На закате солнца, когда меловые горы Обдонья медленно погружались в синеву, прибежала соседка.
— Ты, никак, умом тронулась, Марья! Детишки криком изошлись, пуганые, некормленные, корова ревет недоенная…
— Держи! — оборвала Кордюкова соседку, собрала на песка под кустом крушины разложенные для просушки солдатские письма и книжки, стянула с головы платок, завернула все туда. — Спрячь за божницу. Управлюсь — возьму. Детишков пригляди сама и корову подои тоже…
— Эге-гей! Хозяюшка! — с песчаной косы правого берега махали руками.
— Гришутку наряди ко мне. Узелок с едой собери ему. Да скажи деду Проньке, Глухарю, Луневу, нечего килы на дубках парить. Чай баркасы гуляют, — Кордюкова плеснула горстью воды в лицо, вытерлась завеской и показала согнутую спину, сталкивая лодку.
Часа в четыре дня 12 июля на полынные в серебристом блеске бугры Задонья выскочили немецкие танки. С бугров и от временных таборов к Дону сыпанули солдаты и беженцы. Перегруженная лодка Кордюковой опрокинулась на середине реки. Двое солдат судорожно вцепились в ее одежду, за малым не утопили. Простоволосая, измученная, Марья выбралась на горячий песок и, провожая взглядом обомшелое, в бурой слизи дно перевернутой лодки, впервые за трое суток присела, страшно, не закрывая глаз и без судорог на застывшем лице, заплакала. На колени ей упала срезанная пулей веточка крушины.
* * *
Семья Михаила Калмыкова сидела за завтраком. Детишки брали руками из тарелки недозрелые мясистые помидоры, слюнявили их, тыкали в солонку, потом осторожно, чтобы не обрызгаться, надкусывали и сосали из них сок.

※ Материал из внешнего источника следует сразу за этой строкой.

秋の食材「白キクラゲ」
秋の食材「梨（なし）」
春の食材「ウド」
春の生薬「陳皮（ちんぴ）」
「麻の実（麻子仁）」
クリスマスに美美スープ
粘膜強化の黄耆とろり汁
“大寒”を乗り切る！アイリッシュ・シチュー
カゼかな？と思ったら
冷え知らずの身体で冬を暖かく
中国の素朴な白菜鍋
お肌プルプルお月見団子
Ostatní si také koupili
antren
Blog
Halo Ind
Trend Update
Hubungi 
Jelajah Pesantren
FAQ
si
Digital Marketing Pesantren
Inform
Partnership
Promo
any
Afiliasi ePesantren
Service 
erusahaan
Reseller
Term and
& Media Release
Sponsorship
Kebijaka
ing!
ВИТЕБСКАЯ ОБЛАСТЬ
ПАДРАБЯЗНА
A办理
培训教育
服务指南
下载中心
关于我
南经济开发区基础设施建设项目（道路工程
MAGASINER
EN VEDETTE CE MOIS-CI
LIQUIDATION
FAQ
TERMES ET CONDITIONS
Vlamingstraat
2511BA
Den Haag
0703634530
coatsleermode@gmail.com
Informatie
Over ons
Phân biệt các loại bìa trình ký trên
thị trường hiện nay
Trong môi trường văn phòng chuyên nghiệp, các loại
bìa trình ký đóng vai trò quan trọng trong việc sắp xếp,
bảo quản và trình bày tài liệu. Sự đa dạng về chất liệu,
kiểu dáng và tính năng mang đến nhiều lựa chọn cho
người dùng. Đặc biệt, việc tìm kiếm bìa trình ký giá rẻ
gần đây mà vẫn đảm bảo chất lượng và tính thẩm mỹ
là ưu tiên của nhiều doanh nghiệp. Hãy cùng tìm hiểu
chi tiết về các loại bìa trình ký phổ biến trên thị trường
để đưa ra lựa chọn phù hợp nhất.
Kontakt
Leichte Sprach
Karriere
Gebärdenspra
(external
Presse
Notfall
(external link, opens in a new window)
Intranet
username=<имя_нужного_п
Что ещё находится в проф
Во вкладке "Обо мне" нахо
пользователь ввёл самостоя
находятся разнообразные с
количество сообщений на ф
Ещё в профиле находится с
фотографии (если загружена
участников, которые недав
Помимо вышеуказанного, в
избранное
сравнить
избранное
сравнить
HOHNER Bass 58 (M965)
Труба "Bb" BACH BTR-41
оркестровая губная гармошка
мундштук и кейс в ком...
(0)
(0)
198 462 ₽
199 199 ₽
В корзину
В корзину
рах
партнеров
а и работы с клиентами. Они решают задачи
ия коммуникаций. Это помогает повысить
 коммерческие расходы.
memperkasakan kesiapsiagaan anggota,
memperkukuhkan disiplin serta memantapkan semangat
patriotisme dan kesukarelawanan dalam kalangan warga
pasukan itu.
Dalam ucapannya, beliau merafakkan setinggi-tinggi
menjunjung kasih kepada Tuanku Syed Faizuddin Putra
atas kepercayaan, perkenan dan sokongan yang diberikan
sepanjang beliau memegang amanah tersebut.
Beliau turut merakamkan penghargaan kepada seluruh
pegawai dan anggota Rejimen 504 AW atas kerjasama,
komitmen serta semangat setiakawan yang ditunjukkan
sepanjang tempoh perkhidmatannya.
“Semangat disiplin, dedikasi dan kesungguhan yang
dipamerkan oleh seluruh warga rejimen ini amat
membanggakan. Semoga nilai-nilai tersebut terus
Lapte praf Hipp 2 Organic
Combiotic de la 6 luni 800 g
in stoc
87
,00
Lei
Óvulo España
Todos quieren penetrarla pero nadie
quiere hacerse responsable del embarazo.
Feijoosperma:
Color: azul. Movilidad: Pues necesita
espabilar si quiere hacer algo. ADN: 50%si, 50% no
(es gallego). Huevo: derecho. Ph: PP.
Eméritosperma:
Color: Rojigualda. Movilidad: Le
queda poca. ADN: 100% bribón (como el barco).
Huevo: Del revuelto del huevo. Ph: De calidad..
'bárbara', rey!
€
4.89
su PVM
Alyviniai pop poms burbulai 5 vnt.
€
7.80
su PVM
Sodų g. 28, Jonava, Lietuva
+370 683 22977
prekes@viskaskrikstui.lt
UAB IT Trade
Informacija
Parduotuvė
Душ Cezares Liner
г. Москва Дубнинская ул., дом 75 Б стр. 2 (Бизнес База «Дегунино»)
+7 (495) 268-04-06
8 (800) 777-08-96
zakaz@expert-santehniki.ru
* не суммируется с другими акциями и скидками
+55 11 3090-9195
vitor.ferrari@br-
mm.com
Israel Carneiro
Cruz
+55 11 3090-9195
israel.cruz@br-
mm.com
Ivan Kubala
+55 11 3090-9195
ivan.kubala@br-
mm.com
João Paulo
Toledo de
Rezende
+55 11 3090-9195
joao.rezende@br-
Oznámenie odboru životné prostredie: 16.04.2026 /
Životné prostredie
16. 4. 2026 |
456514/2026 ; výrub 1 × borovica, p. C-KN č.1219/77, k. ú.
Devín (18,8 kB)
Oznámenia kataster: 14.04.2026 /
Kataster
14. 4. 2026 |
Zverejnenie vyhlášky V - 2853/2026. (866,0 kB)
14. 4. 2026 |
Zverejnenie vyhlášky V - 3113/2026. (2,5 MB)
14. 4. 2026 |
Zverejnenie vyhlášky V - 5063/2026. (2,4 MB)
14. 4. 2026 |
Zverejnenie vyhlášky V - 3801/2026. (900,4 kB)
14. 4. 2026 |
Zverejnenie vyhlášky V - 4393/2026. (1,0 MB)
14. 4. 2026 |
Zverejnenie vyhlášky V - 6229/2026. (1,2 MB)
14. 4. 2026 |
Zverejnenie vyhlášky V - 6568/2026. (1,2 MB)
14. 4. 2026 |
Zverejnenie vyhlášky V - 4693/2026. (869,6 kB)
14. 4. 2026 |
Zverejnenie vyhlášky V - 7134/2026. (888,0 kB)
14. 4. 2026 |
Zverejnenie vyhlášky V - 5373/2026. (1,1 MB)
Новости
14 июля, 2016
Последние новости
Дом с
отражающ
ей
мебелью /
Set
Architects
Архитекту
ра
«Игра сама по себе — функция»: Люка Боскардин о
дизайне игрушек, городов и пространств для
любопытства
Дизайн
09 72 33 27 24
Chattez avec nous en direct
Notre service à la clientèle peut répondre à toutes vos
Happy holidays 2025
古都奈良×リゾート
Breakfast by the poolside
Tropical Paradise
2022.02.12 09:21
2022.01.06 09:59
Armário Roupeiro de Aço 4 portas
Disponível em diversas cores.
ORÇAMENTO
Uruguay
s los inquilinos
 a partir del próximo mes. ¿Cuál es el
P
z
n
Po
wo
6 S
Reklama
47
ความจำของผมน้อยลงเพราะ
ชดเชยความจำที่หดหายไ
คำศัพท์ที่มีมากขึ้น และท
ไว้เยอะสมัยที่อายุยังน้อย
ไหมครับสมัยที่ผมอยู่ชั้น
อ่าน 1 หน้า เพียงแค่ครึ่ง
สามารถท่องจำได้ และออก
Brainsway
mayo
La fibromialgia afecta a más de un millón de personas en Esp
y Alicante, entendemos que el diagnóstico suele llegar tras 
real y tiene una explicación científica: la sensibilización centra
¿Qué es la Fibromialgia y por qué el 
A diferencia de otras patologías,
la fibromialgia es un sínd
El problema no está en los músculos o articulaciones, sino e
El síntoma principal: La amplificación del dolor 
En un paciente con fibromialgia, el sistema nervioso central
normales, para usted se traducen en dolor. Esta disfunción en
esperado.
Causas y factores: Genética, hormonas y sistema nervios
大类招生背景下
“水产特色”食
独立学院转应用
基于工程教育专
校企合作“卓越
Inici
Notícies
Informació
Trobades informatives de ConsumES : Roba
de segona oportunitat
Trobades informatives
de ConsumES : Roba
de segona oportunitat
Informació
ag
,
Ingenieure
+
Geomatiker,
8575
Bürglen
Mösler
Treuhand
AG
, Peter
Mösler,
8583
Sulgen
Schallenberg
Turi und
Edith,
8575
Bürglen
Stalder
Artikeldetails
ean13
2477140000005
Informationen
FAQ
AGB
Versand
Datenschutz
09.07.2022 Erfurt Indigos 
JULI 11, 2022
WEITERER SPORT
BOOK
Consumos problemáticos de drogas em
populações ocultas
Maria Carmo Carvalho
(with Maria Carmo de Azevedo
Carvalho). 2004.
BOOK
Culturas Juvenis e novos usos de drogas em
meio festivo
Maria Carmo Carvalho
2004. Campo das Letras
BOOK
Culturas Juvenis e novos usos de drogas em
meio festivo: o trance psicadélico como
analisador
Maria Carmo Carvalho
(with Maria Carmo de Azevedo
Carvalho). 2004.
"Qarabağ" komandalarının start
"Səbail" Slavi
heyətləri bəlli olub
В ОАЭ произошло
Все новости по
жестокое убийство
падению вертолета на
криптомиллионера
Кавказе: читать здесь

— Картошку почему не жрете? — Михаил отряхнул клейкую кожуру с пальцев, опустил картофелину в блюдце с постным маслом, аппетитно откусил и, не жуя, выдохнул, чтобы остудить. — Скоро и картошке в мундирах рады будете. Вчера мать последнюю муку подмела в ящике и неизвестно, где и когда молоть теперь придется.
Жена Михаила, учительница начальной школы, перебирала вишни в ведре, налаживалась варить варенье.
В окно с улицы резко постучали:
— Хозаин, выхади!
Михаил замер с раскрытым ртом, из которого шел пар от горячей картошки. Жена уронила в ведро тарелку. Девятилетний Колька, сидевший лицом к окну, сказал тихо:
— Немцы!
— Schnell! Schnell![2]
— Придется выйти, — Дожевывая горячую картошку, Калмыков вытер масленые пальцы о штаны, вышел во двор.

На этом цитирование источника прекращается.